◆ **What is required**: Check each line of the listing below for the string "vostro", and copy the ones that have it.

#### Extracted material ####

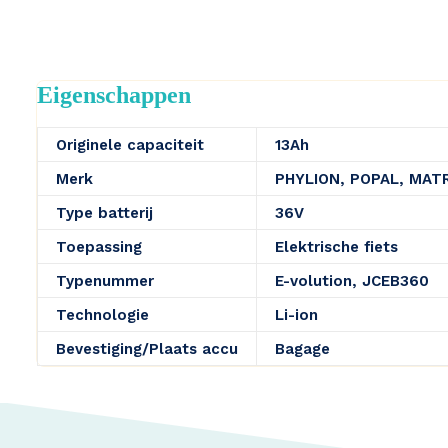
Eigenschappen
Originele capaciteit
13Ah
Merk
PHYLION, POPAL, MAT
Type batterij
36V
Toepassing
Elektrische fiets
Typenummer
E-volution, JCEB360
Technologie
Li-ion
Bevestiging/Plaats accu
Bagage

####
#### Extracted material ####

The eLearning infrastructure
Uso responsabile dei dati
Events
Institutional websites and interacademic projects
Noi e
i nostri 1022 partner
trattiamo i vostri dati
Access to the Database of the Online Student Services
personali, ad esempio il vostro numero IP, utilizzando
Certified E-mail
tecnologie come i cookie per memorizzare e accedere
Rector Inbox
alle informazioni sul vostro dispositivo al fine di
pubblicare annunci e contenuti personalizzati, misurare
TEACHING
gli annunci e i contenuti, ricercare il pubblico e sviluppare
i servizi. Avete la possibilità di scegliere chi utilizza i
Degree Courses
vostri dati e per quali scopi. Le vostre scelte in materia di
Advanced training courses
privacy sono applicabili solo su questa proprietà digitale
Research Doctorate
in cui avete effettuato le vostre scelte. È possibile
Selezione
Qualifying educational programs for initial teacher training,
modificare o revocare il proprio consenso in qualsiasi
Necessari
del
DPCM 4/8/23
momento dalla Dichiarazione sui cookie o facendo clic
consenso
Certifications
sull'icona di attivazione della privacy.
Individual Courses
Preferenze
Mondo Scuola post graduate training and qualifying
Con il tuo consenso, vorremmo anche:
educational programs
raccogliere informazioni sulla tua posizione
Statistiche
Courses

####
#### Extracted material ####

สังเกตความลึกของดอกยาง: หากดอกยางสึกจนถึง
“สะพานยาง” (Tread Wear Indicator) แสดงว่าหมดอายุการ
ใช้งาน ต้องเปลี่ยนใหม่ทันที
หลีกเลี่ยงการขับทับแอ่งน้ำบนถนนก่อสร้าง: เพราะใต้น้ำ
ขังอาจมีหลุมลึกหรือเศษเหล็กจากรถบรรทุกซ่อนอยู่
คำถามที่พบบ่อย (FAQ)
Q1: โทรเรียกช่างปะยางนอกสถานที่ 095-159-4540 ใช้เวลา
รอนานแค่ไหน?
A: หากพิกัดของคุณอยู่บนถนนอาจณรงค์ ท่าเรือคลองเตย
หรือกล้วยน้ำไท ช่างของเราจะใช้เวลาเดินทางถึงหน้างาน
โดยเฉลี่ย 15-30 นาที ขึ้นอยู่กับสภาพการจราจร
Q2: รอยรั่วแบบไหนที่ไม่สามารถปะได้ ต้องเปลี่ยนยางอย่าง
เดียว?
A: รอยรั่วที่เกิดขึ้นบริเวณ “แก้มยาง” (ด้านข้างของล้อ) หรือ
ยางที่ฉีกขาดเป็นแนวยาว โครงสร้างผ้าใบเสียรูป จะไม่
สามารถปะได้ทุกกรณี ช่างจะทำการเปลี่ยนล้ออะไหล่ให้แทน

####

◆ **Answer for this exercise**:
personali, ad esempio il vostro numero IP, utilizzando
alle informazioni sul vostro dispositivo al fine di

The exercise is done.